But while I liked much of the film, a lot of it just sort of fell flat for me. It's certainly got its funny moments (including some choice parodies of Disney itself), but I just didn't connect with it like I did the first film, or as much as the students did.
The reason? Well, this film wasn't made for me. It's made for the current generation who have grown up on (and are immersed in) the internet and its culture. Even though I've been on the internet since 1994, I don't live there. I'm not into social media. I don't keep up on memes. I don't do online gaming. So while I understood the humor in the film - I didn't connect with it. The students loved it. But I think the real problem I had with the film goes deeper than being generational.
Wreck-It Ralph was a movie about Ralph being on a journey of personal growth. He had a character arc where he significantly changed over the course of the film. He learned what his true worth was, and went from selfish to selfless. Other characters had arcs too - Felix became more understanding of Ralph's feelings, Vanellope learned her true potential and realized her dream of being a racer, the Nicelanders learned to be accepting of Ralph, Calhoun moved past the hurt of her previous relationship and found love with Felix. The movie was packed with character development.
Not so much in the sequel though. The movie focused almost exclusively on Ralph and Vanellope and their quest to go find something on the internet. It wasn't driven by character development, but rather a MacGuffin.

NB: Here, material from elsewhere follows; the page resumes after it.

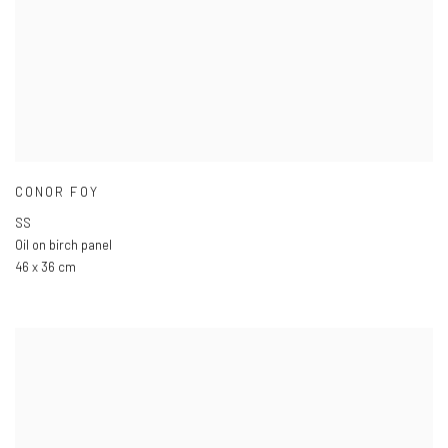
CONOR FOY
SS
Oil on birch panel
46 x 36 cm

And even though there is some character development with Vanellope, it's all very superficial. As a character, she doesn't really change. She goes through a journey of discovery of sorts, but it pales in comparison to the one she already went through in the first film.
Ralph is largely wasted in the sequel, as, if anything, his character actually regresses in order to have some sort of arc forced upon him in order to learn something by the end of the movie. For the most part, he's just used as a point of ridicule where he ends up involved in various internet memes to propel the main quest along. Felix and Calhoun are completely wasted, get very little screen time, and are given almost nothing to do.
It's not that Ralph Breaks the Internet is a bad film... it does have some really funny moments, and is generally entertaining and visually impressive. The ending is, frankly, sappy and overly sentimental. Considering the effort that they put into the climax of the movie, I had hoped they'd find a more exciting way to resolve it than what they did.
(I suppose it's meant to show how in the first film Ralph defeated the enemy with his fists, and in this film, he did it with his heart.)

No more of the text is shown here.